Change is inevitable. This website will be undergoing changes too, but that will have to wait. Right now, I am dealing with a serious loss, and I mean serious. You see, my father passed away this past Thursday from complications from cancer chemotherapy. He was 78.
Let’s make one thing perfectly clear; my father beat cancer, but it’s the chemo which ultimately beat him. This was a classic case of the cure (or in this case, treatment) being worse than the disease. Enough, however, with the unpleasantness, let me tell you a little about my dad and the man he was.
Dad was far from average. Intelligent is the first word which comes to mind. His style was a throwback; he believed in honor and family above all else. Where many men have taken to behaving like “alphas” just to strut and show off and attract women, my dad was a real man simply because he understood what being one was all about. He was married to my mother, his wife, for over 54 years. A devout Catholic, he obtained both his Bachelors and Masters degrees from St. Leo University, a catholic university here in Florida. Late in life, he taught Catholic Conversion for adults seeking to join the faith. He didnt just talk the faith, he lived it.
He lived the life of a classic Italian man in so many ways. Cooking, gardening, handyman work, car repair – all second nature to him.
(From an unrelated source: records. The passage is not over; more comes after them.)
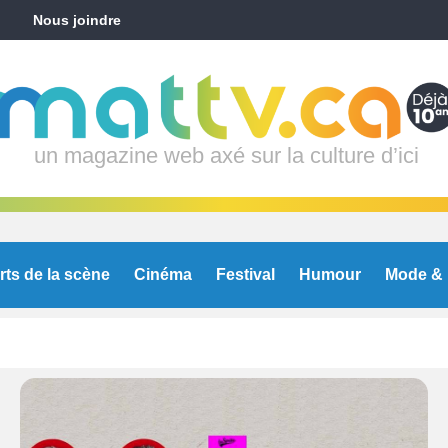
Nous joindre
un magazine web axé sur la culture d’ici
rts de la scène
Cinéma
Festival
Humour
Mode & 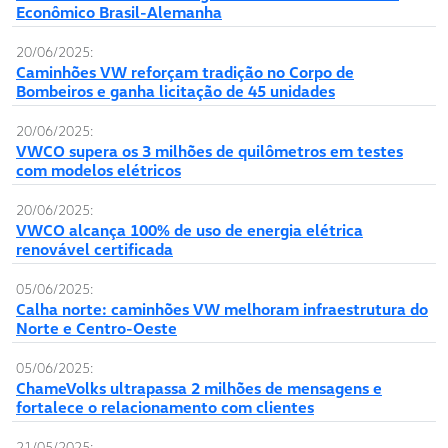
Econômico Brasil-Alemanha
20/06/2025:
Caminhões VW reforçam tradição no Corpo de
Bombeiros e ganha licitação de 45 unidades
20/06/2025:
VWCO supera os 3 milhões de quilômetros em testes
com modelos elétricos
20/06/2025:
VWCO alcança 100% de uso de energia elétrica
renovável certificada
05/06/2025:
Calha norte: caminhões VW melhoram infraestrutura do
Norte e Centro-Oeste
05/06/2025:
ChameVolks ultrapassa 2 milhões de mensagens e
fortalece o relacionamento com clientes
21/05/2025: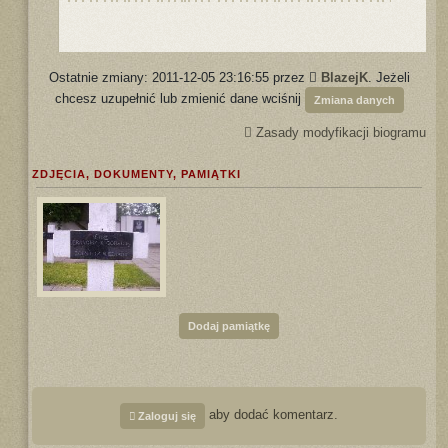
Ostatnie zmiany: 2011-12-05 23:16:55 przez
BlazejK
. Jeżeli
chcesz uzupełnić lub zmienić dane wciśnij
Zmiana danych
Zasady modyfikacji biogramu
ZDJĘCIA, DOKUMENTY, PAMIĄTKI
Dodaj pamiątkę
aby dodać komentarz.
Zaloguj się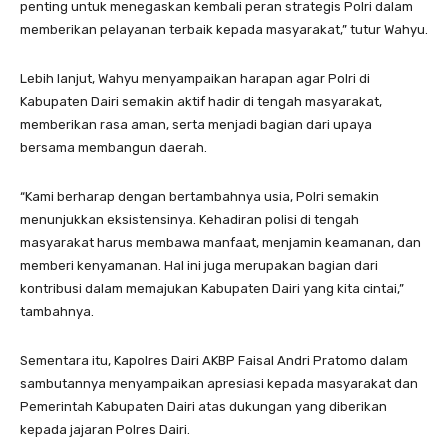
penting untuk menegaskan kembali peran strategis Polri dalam
memberikan pelayanan terbaik kepada masyarakat,” tutur Wahyu.
Lebih lanjut, Wahyu menyampaikan harapan agar Polri di
Kabupaten Dairi semakin aktif hadir di tengah masyarakat,
memberikan rasa aman, serta menjadi bagian dari upaya
bersama membangun daerah.
“Kami berharap dengan bertambahnya usia, Polri semakin
menunjukkan eksistensinya. Kehadiran polisi di tengah
masyarakat harus membawa manfaat, menjamin keamanan, dan
memberi kenyamanan. Hal ini juga merupakan bagian dari
kontribusi dalam memajukan Kabupaten Dairi yang kita cintai,”
tambahnya.
Sementara itu, Kapolres Dairi AKBP Faisal Andri Pratomo dalam
sambutannya menyampaikan apresiasi kepada masyarakat dan
Pemerintah Kabupaten Dairi atas dukungan yang diberikan
kepada jajaran Polres Dairi.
He had a carpenters mind, a teachers heart, and a wanderers soul. He loved travel, and loved the water. He taught me how to cook without instructions or a recipe card, how to grow a garden, how to change a tire and my own oil, and how to understand life. He gave me a swift kick in the behind when I needed it, and a open ear to bend when I sought it. In so many ways, he broke the mold.
Men like him are in short supply.
One of the things which he was so wonderful about was listening to a counter argument. He didn’t belittle you, shout you down, or walk away if you were respectful. He offered his points, listened to yours, debated and always came away learning something, even if it was just about the mentality and character of the person he was sparring with. As a parent, he dealt with challenges but, as the years went by, his children (myself included) sought his support and counsel. He was, to us, invincible, despite us knowing full well he was quite mortal.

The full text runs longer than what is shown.